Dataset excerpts
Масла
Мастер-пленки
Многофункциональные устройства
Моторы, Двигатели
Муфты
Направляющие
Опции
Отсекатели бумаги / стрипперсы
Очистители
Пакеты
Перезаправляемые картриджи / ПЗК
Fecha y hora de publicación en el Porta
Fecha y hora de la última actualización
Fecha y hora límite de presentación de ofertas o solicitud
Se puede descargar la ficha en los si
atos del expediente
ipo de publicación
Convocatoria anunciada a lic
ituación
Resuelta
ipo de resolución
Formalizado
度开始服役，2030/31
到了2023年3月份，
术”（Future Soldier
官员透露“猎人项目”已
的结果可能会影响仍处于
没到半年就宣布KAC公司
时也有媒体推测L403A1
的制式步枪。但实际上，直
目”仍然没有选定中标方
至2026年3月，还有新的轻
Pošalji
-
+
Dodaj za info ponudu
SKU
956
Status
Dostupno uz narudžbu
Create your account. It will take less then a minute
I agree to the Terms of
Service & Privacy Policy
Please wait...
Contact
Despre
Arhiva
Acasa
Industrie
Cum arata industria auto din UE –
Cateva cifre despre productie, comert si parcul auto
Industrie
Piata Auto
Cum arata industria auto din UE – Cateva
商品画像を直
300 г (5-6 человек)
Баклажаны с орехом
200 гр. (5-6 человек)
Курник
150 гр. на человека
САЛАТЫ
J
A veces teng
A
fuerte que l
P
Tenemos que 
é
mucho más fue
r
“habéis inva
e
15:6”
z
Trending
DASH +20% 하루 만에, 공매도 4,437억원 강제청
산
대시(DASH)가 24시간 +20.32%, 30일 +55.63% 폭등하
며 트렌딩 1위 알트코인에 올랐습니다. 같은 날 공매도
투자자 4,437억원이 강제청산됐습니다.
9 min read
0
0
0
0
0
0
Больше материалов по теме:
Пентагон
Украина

* * *

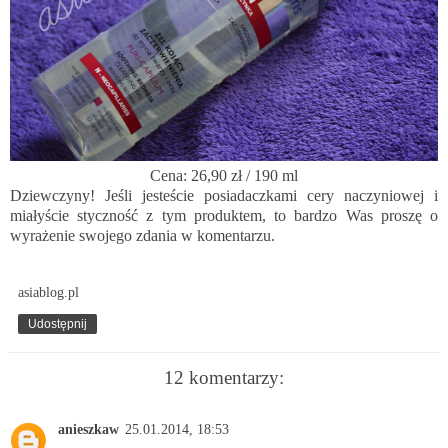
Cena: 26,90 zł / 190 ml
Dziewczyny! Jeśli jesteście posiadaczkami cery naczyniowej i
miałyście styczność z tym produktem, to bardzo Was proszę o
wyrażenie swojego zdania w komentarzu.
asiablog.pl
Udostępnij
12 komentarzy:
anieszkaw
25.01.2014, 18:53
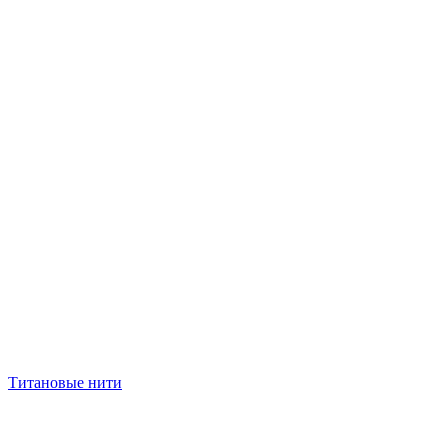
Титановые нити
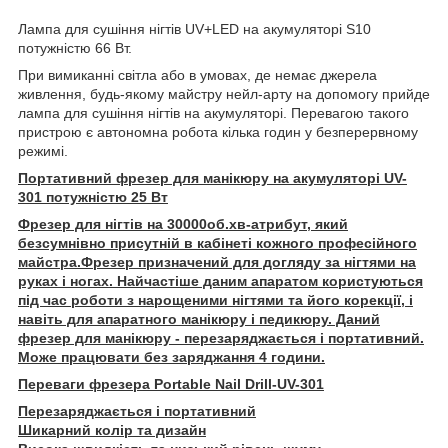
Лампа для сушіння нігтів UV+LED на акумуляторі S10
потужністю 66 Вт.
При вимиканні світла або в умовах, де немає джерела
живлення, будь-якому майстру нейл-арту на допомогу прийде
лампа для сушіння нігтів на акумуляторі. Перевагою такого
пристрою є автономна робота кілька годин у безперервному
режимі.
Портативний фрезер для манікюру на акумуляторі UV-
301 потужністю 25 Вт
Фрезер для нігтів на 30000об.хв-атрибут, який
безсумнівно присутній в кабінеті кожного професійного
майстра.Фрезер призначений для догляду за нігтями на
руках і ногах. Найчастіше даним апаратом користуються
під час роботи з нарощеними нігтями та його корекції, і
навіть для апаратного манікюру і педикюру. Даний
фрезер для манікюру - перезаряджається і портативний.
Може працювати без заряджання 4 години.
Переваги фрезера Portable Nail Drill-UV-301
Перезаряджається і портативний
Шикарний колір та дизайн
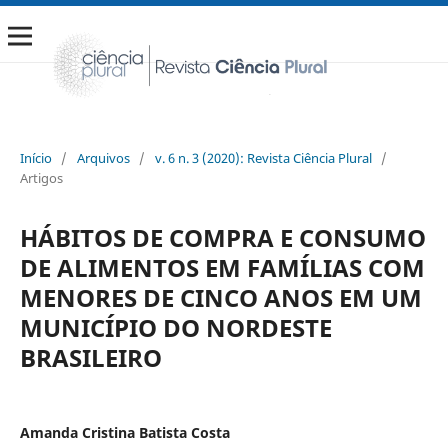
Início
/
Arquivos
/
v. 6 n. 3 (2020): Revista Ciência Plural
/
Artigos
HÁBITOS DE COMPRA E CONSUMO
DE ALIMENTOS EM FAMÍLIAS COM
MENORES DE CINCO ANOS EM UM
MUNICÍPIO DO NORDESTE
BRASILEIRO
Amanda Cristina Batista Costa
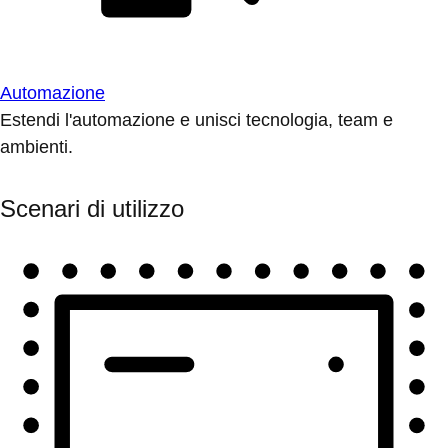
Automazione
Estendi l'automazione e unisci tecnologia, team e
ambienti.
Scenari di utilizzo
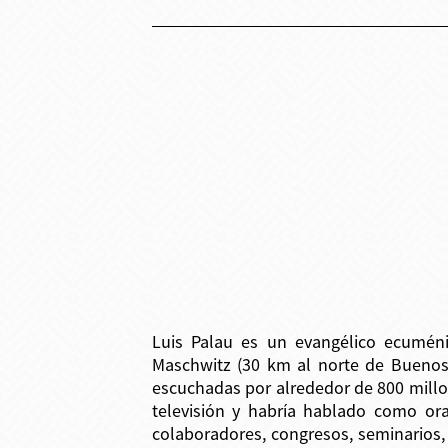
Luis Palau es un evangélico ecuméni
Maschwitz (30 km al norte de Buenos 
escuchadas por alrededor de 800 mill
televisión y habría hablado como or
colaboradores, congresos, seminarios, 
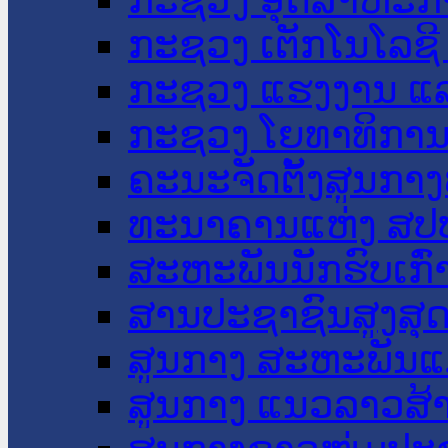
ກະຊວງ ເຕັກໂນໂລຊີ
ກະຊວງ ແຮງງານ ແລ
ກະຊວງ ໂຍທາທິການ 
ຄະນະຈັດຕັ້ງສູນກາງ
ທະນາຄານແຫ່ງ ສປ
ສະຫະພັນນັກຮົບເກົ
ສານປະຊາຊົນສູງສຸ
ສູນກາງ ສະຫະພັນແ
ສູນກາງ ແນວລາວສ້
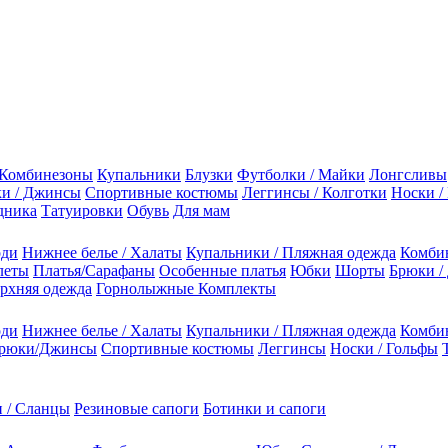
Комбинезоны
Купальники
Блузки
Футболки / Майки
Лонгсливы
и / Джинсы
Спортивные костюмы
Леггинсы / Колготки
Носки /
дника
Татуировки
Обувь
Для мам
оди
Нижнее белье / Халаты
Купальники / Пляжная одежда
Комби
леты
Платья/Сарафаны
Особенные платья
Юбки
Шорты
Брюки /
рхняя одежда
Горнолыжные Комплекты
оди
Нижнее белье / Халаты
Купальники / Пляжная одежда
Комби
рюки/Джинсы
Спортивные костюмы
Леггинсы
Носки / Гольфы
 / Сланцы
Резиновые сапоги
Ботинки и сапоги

:: To do ::
Starting at the line above that contains "навіть для апаратного", transcribe every line exactly through the line that contains "MENORES DE CINCO ANOS EM UM", including that last one, and skip the pictures.

:: Result for this exercise ::
навіть для апаратного манікюру і педикюру. Даний
фрезер для манікюру - перезаряджається і портативний.
Може працювати без заряджання 4 години.
Переваги фрезера Portable Nail Drill-UV-301
Перезаряджається і портативний
Шикарний колір та дизайн
Início
/
Arquivos
/
v. 6 n. 3 (2020): Revista Ciência Plural
/
Artigos
HÁBITOS DE COMPRA E CONSUMO
DE ALIMENTOS EM FAMÍLIAS COM
MENORES DE CINCO ANOS EM UM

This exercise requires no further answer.